In a year that’s already brought a lot of chaos and loss, it’s easy to lose track of a more obscure life: a life that, unlike the ones of the celebrities we’ve also lost this year, went on quietly, behind the scenes. Mr. Adams’s storytelling voice reflected his own character. Gentle. Meticulous. Understated.
I woke up in the middle of the night, in the little back bedroom where the nightlight cast a soft gold light on the walls, and I remembered that Hazel was gone. The hero of the best story I had ever read had…not died, not exactly, but he was no longer in the world I knew. His story had gone on somewhere else, and had left me behind.
If I had to pick just one writer, though, whose work changed my world forever, who helped direct me onto my own writing path and shaped my voice and the causes I care about, it would be Richard Adams. I read Watership Down dozens of times when I was a kid. It was a comfort in rough times, an anchor, and in a concrete and specific way, a home.
Later – not much later – I was back home, at my parents’ house. I remember the green backyard in the summer sun, the hill running up from the house to the neighbors’ back fence. I remember the young beech tree whose branches made a curtain that almost touched the ground. And I remember Hazel.
As an adult, I had actually lost track of Mr. Adams himself, to the point where I had assumed he, like his fellow great British fantasists J. R. R. Tolkien and C. S. Lewis, belonged the past. Only a few months ago I found out he was still with us, and the world felt a little brighter. Now his absence is a fact.
Or is it?
Hazel was part of that summer afternoon. He was there, under the beech tree, in a form I made myself believe I could see, with a voice I could hear. He and all the others, his warren, the brave and loyal group who had made the impossible journey with him and lived to tell the story: all of them were there with me.

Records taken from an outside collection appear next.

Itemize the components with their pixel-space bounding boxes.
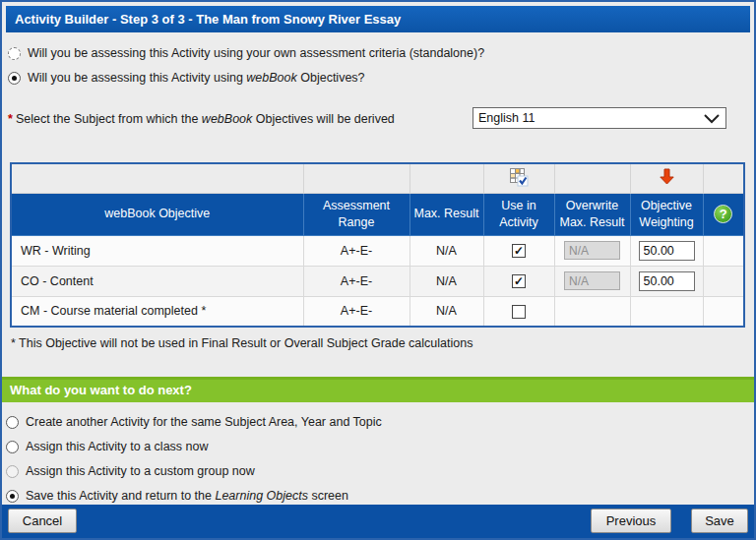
col-header-objective-weighting: Objective Weighting [630,193,703,235]
max-result-value: N/A [410,266,483,296]
label-text: Will you be assessing this Activity usin… [28,71,246,85]
empty-cell [703,163,744,193]
radio-icon[interactable] [8,47,21,60]
radio-label[interactable]: Create another Activity for the same Sub… [26,415,382,429]
label-text: Save this Activity and return to the [26,489,215,503]
assessment-range-value: A+-E- [303,266,410,296]
radio-icon[interactable] [8,72,21,85]
col-header-assessment-range: Assessment Range [303,193,410,235]
overwrite-max-result-cell [554,235,630,266]
activity-builder-window: Activity Builder - Step 3 of 3 - The Man… [0,0,756,540]
table-icon-row [11,163,744,193]
col-header-help: ? [703,193,744,235]
empty-cell [303,163,410,193]
label-text: Assign this Activity to a class now [26,440,209,453]
objective-weighting-input[interactable] [639,271,695,291]
overwrite-max-result-input [564,241,620,260]
empty-cell [554,296,630,327]
save-button[interactable]: Save [691,509,748,533]
empty-cell [703,235,744,266]
use-in-activity-cell [483,296,554,327]
radio-label[interactable]: Will you be assessing this Activity usin… [28,71,365,85]
overwrite-max-result-input [564,271,620,290]
radio-option-save-and-return[interactable]: Save this Activity and return to the Lea… [6,486,348,506]
help-icon[interactable]: ? [714,205,732,223]
objective-weighting-cell [630,266,703,296]
objective-weighting-cell [630,235,703,266]
empty-cell [630,296,703,327]
label-text: screen [308,489,348,503]
radio-option-own-criteria[interactable]: Will you be assessing this Activity usin… [8,43,484,63]
use-in-activity-checkbox[interactable] [512,305,526,319]
radio-option-assign-class[interactable]: Assign this Activity to a class now [6,437,209,456]
subject-label: *Select the Subject from which the webBo… [8,107,395,131]
radio-option-create-another[interactable]: Create another Activity for the same Sub… [6,412,382,432]
label-italic: webBook [202,112,252,126]
cancel-button[interactable]: Cancel [8,509,77,533]
table-row: CM - Course material completed * A+-E- N… [11,296,744,327]
label-text: Will you be assessing this Activity usin… [28,46,484,60]
assessment-range-value: A+-E- [303,296,410,327]
radio-icon[interactable] [6,441,19,453]
empty-cell [410,163,483,193]
col-header-overwrite-max-result: Overwrite Max. Result [554,193,630,235]
required-asterisk: * [8,112,13,126]
radio-option-webbook-objectives[interactable]: Will you be assessing this Activity usin… [8,68,365,88]
radio-label[interactable]: Assign this Activity to a custom group n… [26,464,255,478]
subject-select[interactable]: English 11 [472,107,726,129]
col-header-max-result: Max. Result [410,193,483,235]
objective-name: CO - Content [11,266,303,296]
empty-cell [703,266,744,296]
grid-check-icon[interactable] [483,163,554,193]
label-italic: webBook [246,71,296,85]
window-title: Activity Builder - Step 3 of 3 - The Man… [6,6,750,32]
radio-icon [6,465,19,478]
empty-cell [11,163,303,193]
objective-name: WR - Writing [11,235,303,266]
red-down-arrow-icon [630,163,703,193]
objective-name: CM - Course material completed * [11,296,303,327]
max-result-value: N/A [410,296,483,327]
use-in-activity-checkbox[interactable]: ✓ [512,274,526,288]
grid-check-icon [509,167,529,187]
overwrite-max-result-cell [554,266,630,296]
red-down-arrow-icon [660,168,674,185]
col-header-use-in-activity: Use in Activity [483,193,554,235]
radio-label[interactable]: Assign this Activity to a class now [26,440,209,453]
previous-button[interactable]: Previous [591,509,671,533]
table-header-row: webBook Objective Assessment Range Max. … [11,193,744,235]
empty-cell [554,163,630,193]
max-result-value: N/A [410,235,483,266]
radio-label[interactable]: Save this Activity and return to the Lea… [26,489,348,503]
objective-footnote: * This Objective will not be used in Fin… [11,336,472,350]
objectives-table: webBook Objective Assessment Range Max. … [10,162,745,328]
label-text: Create another Activity for the same Sub… [26,415,382,429]
assessment-range-value: A+-E- [303,235,410,266]
footer-bar: Cancel Previous Save [2,505,754,538]
label-text: Objectives will be derived [252,112,395,126]
radio-option-assign-custom-group[interactable]: Assign this Activity to a custom group n… [6,461,255,481]
label-text: Objectives? [297,71,365,85]
label-italic: Learning Objects [215,489,308,503]
label-text: Assign this Activity to a custom group n… [26,464,255,478]
use-in-activity-checkbox[interactable]: ✓ [512,244,526,258]
table-row: CO - Content A+-E- N/A ✓ [11,266,744,296]
radio-icon[interactable] [6,416,19,429]
col-header-objective: webBook Objective [11,193,303,235]
objective-weighting-input[interactable] [639,241,695,261]
subject-select-value: English 11 [478,111,535,125]
table-row: WR - Writing A+-E- N/A ✓ [11,235,744,266]
chevron-down-icon [704,114,720,124]
use-in-activity-cell: ✓ [483,266,554,296]
next-section-heading: What do you want to do next? [2,377,754,402]
use-in-activity-cell: ✓ [483,235,554,266]
radio-label[interactable]: Will you be assessing this Activity usin… [28,46,484,60]
label-text: Select the Subject from which the [16,112,202,126]
radio-icon[interactable] [6,490,19,503]
empty-cell [703,296,744,327]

Maybe it’s a cliche to say that writers live on through their words after their lives have ended. Cliche or not, I hope it’s true. It’s about as close to immortality as we can get.

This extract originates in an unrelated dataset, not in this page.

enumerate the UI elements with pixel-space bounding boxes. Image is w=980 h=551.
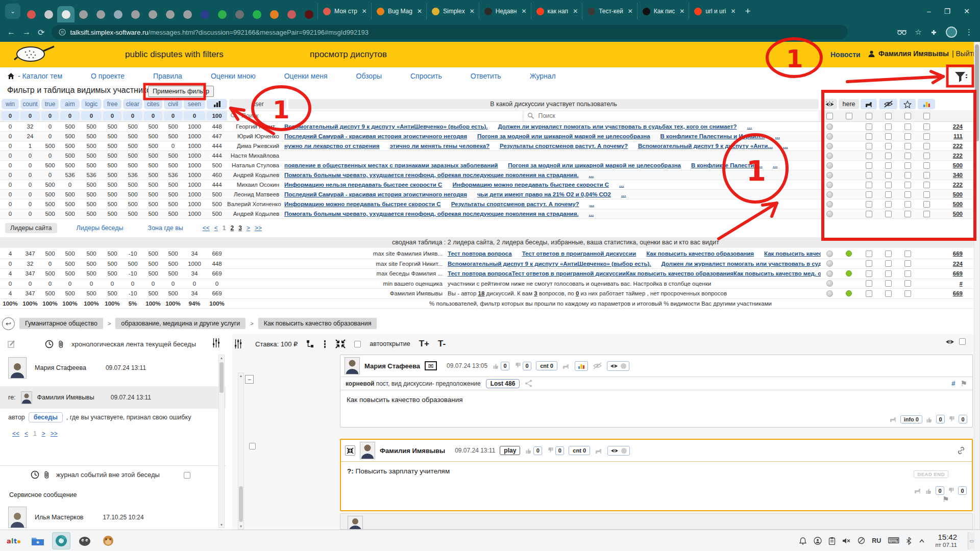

A lot of kids have imaginary friends. Mine were different. I was different. Maybe, at age almost-eleven, I was getting too old to lean on my imagination that way, but what does “too old” mean? Hazel and his warren were there when I needed them. When you’re a kid, that’s what counts.
Fiver was fragile and sensitive, the one most like me, who got overwhelmed by the world’s roughness. But there was Hazel too, the wisest and gentlest of leaders; and there was Dandelion, the storyteller; and there was Blackberry, the smart one, who could solve any problem and get out of any fix. And there was Bigwig, tough and strong and totally fearless, never afraid to fight for what mattered. I needed them all.

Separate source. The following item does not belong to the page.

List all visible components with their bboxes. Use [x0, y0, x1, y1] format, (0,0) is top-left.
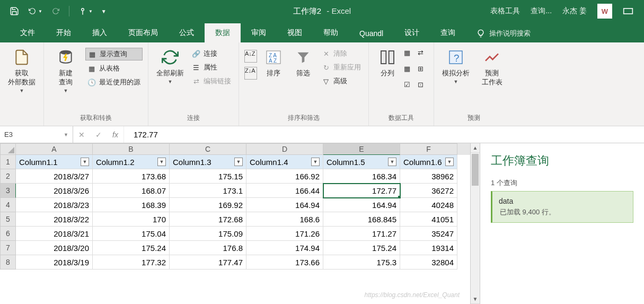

Mr. Adams created his story as entertainment for his daughters, but the energy for it came out of his deep love of nature and his concern for what humans were doing to the environment. His detailed, careful descriptions of fields and woods, downs and streams, puts you in those places as compellingly as if he has lifted you up and transplanted you there. He shared his words to share that natural beauty with the world, and help to preserve it a little longer.
Eleven can be a tough age. Especially when you’re a lonely, “different” kid, an outsider wherever you are, it’s easy to get lost in the mix. You can get angry and sad and feel cut off from the world. That’s when you need an anchor.
He didn’t write Watership Down with the idea that the story he told his daughters would, more than a decade later, change the life of another girl on the other side of the world. But his words did exactly that.
At my loneliest, saddest, angriest, I had them. Always. My life was better with them in it.
If I had never read Watership Down, maybe I would still be a writer now. Maybe I would still have the same quiet, descriptive writing voice. Things might have been different, or not, if that story hadn’t found me twenty-some years ago.
But I do know that I wouldn’t be the person I am without it. Hazel and Fiver and Bigwig, Dandelion and Blackberry and all the others, were there when I needed them. I will always remember that.
Godspeed, Mr. Adams.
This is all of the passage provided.